Friday, August 17, 2012

Friday Finds #23


Friday Finds is hosted by Should Be Reading. Each Friday, you share the great books you heard about or discovered over the past week: "books you were told about, books you discovered while browsing blogs/bookstores online, or books that you actually purchased."




The Aviary
by Kathleen O'Dell

Available as: hardcover, paperback, Kindle edition, ebook
Pages: 337
Publisher: Knopf Books for Young Readers
Publication date: September 13, 2011
Suggested tags: middle grade, mystery



From Goodreads:
"Twelve-year-old Clara Dooley has spent her whole life in the Glendoveer mansion, where her mother is a servant to the kind and elderly matron of the house. Clara has never known another home. In fact, she's confined to the grand estate due to a mysterious heart condition. But it's a comfortable life, and if it weren't for the creepy squawking birds in the aviary out back, a completely peaceful one too.

But once old Mrs. Glendoveer passes away, Clara comes to learn many dark secrets about the family. The Glendoveers suffered a horrific tragedy: their children were kidnapped, then drowned. And their father George Glendoveer, a famous magician and illusionist, stood accused until his death. As Clara digs deeper and deeper into the terrifying events, the five birds in the aviary seem to be trying to tell her something. And Clara comes to wonder: what is their true identity? Clara sets out to solve a decades-old murder mystery—and in doing so, unlocks a secret in her own life, too. Kathleen O'Dell deftly weaves magic, secret identities, evil villians, unlikely heroes, and the wonder of friendship into a mystery adventure with all the charm of an old fashioned classic.
"


The Death Catchers
by Jennifer Anne Kogler

Available as: hardcover, paperback, Kindle edition, ebook
Pages: 352
Publisher: Walker Childrens
Publication date: August 16, 2011
Suggested tags: young adult, paranormal, mythology



From Goodreads:
"On her fourteenth Halloween, Lizzy Mortimer sees her first death-specter.

Confused at first, Lizzy soon learns from her grandmother Bizzy that as Death Catchers, they must prevent fate from taking its course when an unjust death is planned-a mission that has been passed down from their ancestor, Morgan le Fay. Only, Lizzy doesn't expect one of her first cases to land her in the middle of a feud older than time between Morgan le Fay and her sister Vivienne le Mort. Vivienne hopes to hasten the end of the world by preventing Lizzy from saving King Arthur's last descendant-humanity's greatest hope for survival. It's up to Lizzy, as Morgan's earthly advocate, to outwit fate before it's too late.
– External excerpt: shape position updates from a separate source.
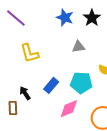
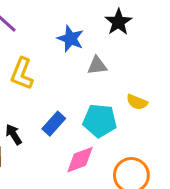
blue star: (65, 18) -> (70, 39), moved
yellow L-shape: (29, 53) -> (22, 74), turned 35

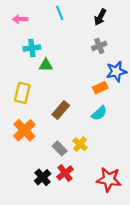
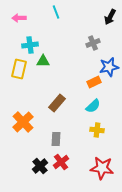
black arrow: (100, 17) -> (110, 17), moved
yellow rectangle: (22, 93) -> (19, 69), moved
yellow cross: (80, 144) -> (97, 130), moved, turned -32
gray rectangle: (60, 148) -> (56, 139), turned 48

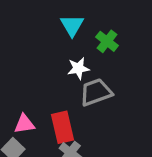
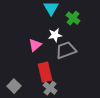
pink triangle: (24, 124) -> (35, 45), moved, turned -32

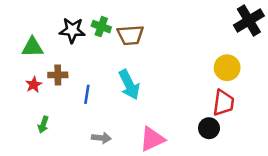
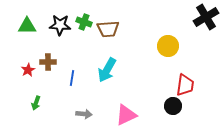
green triangle: (32, 47) -> (27, 26), moved
yellow circle: (227, 68) -> (168, 46), moved
cyan arrow: (129, 85) -> (107, 70), turned 55

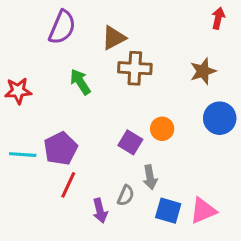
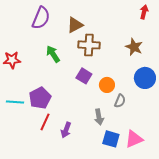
brown star: (203, 71) -> (134, 47), turned -30
purple square: (130, 142) -> (84, 76), moved
gray semicircle: (126, 195) -> (120, 101), moved
purple arrow: (100, 211) -> (66, 130), moved, turned 35

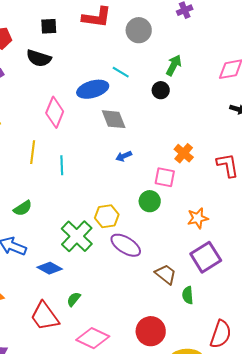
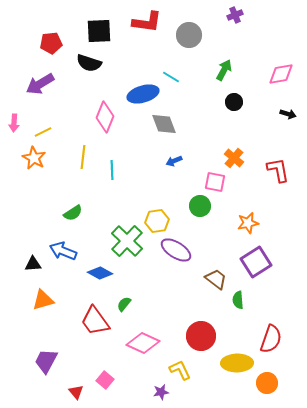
black square: (49, 26) -> (99, 31), size x1.5
black circle: (161, 90) -> (234, 102), moved

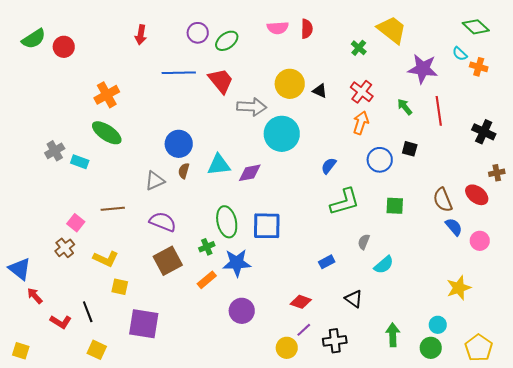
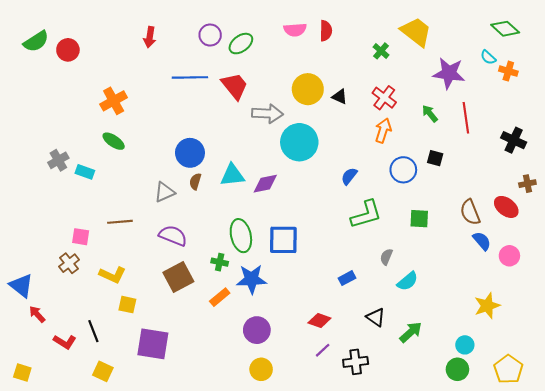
green ellipse: (107, 133) -> (114, 141), size x0.7
pink square: (76, 223) -> (81, 237), turned -30
green cross: (207, 247) -> (220, 262), turned 35
green arrow: (393, 335) -> (411, 332), moved, turned 50
yellow circle: (287, 348) -> (261, 369), moved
With its unique spin on Arthurian legend, this fresh, smartly written story will stand out in the paranormal genre.
"

The Hourglass Door
by Lisa Mangum

Available as: hardcover, paperback, Kindle edition, ebook, audiobook
Pages: 400
Publisher: Shadow Mountain
Publication date: May 13, 2009
Suggested tags: young adult, time travel, romance



First in the Hourglass Door series. From Goodreads:
"His past. Her future. Can love bring them together in time?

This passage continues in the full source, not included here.